(Data)
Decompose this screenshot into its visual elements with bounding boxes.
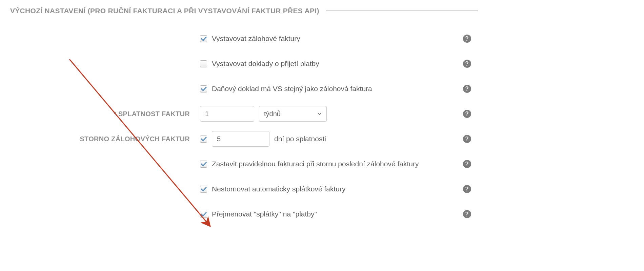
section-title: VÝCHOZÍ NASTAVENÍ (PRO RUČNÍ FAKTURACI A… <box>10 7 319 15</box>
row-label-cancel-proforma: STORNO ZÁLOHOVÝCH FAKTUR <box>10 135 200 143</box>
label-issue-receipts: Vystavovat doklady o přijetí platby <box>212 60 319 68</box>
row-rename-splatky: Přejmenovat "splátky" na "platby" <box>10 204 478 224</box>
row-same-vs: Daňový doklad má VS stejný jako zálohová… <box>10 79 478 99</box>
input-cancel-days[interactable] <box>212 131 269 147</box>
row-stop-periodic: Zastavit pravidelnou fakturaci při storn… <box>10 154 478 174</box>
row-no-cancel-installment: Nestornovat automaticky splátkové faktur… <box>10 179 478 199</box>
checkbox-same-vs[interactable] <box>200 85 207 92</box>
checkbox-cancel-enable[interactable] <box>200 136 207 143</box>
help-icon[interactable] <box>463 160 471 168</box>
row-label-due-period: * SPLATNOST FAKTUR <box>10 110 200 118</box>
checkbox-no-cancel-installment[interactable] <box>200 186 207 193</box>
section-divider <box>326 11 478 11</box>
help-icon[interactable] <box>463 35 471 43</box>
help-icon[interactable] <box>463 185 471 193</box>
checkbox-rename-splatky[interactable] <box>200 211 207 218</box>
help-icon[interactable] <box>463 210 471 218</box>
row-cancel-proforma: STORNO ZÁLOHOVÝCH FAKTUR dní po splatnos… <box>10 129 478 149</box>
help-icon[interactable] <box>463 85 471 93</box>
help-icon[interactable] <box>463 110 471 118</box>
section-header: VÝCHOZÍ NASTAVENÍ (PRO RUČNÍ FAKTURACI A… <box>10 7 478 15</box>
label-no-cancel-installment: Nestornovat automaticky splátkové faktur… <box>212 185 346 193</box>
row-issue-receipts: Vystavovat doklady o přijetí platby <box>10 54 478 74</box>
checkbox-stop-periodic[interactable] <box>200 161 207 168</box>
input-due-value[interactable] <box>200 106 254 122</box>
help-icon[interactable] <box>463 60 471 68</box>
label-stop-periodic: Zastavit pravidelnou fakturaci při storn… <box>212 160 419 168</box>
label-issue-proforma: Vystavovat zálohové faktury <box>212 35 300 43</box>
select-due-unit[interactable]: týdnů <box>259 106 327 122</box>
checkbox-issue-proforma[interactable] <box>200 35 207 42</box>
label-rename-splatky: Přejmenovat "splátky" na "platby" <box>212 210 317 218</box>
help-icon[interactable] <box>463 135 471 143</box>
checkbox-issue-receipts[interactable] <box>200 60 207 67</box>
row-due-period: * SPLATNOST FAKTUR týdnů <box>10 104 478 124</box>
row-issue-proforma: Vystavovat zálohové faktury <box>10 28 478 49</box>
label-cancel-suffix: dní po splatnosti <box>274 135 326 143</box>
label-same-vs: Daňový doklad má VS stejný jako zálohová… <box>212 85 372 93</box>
(End Data)
Instructions for the task ▸ An exact copy of all the records is required, with the pictures omitted.

Output for this task ▸
Decompose this screenshot into its visual elements with bounding boxes.
section-title: VÝCHOZÍ NASTAVENÍ (PRO RUČNÍ FAKTURACI A… <box>10 7 319 15</box>
row-label-cancel-proforma: STORNO ZÁLOHOVÝCH FAKTUR <box>10 135 200 143</box>
label-issue-receipts: Vystavovat doklady o přijetí platby <box>212 60 319 68</box>
row-rename-splatky: Přejmenovat "splátky" na "platby" <box>10 204 478 224</box>
row-same-vs: Daňový doklad má VS stejný jako zálohová… <box>10 79 478 99</box>
input-cancel-days[interactable] <box>212 131 269 147</box>
row-stop-periodic: Zastavit pravidelnou fakturaci při storn… <box>10 154 478 174</box>
row-no-cancel-installment: Nestornovat automaticky splátkové faktur… <box>10 179 478 199</box>
checkbox-same-vs[interactable] <box>200 85 207 92</box>
checkbox-cancel-enable[interactable] <box>200 136 207 143</box>
help-icon[interactable] <box>463 160 471 168</box>
row-label-due-period: * SPLATNOST FAKTUR <box>10 110 200 118</box>
checkbox-no-cancel-installment[interactable] <box>200 186 207 193</box>
section-divider <box>326 11 478 11</box>
help-icon[interactable] <box>463 35 471 43</box>
help-icon[interactable] <box>463 185 471 193</box>
checkbox-rename-splatky[interactable] <box>200 211 207 218</box>
help-icon[interactable] <box>463 210 471 218</box>
row-cancel-proforma: STORNO ZÁLOHOVÝCH FAKTUR dní po splatnos… <box>10 129 478 149</box>
help-icon[interactable] <box>463 85 471 93</box>
help-icon[interactable] <box>463 110 471 118</box>
section-header: VÝCHOZÍ NASTAVENÍ (PRO RUČNÍ FAKTURACI A… <box>10 7 478 15</box>
label-no-cancel-installment: Nestornovat automaticky splátkové faktur… <box>212 185 346 193</box>
row-issue-receipts: Vystavovat doklady o přijetí platby <box>10 54 478 74</box>
checkbox-stop-periodic[interactable] <box>200 161 207 168</box>
input-due-value[interactable] <box>200 106 254 122</box>
help-icon[interactable] <box>463 60 471 68</box>
label-stop-periodic: Zastavit pravidelnou fakturaci při storn… <box>212 160 419 168</box>
label-issue-proforma: Vystavovat zálohové faktury <box>212 35 300 43</box>
select-due-unit[interactable]: týdnů <box>259 106 327 122</box>
checkbox-issue-proforma[interactable] <box>200 35 207 42</box>
label-rename-splatky: Přejmenovat "splátky" na "platby" <box>212 210 317 218</box>
help-icon[interactable] <box>463 135 471 143</box>
checkbox-issue-receipts[interactable] <box>200 60 207 67</box>
row-due-period: * SPLATNOST FAKTUR týdnů <box>10 104 478 124</box>
row-issue-proforma: Vystavovat zálohové faktury <box>10 28 478 49</box>
label-cancel-suffix: dní po splatnosti <box>274 135 326 143</box>
label-same-vs: Daňový doklad má VS stejný jako zálohová… <box>212 85 372 93</box>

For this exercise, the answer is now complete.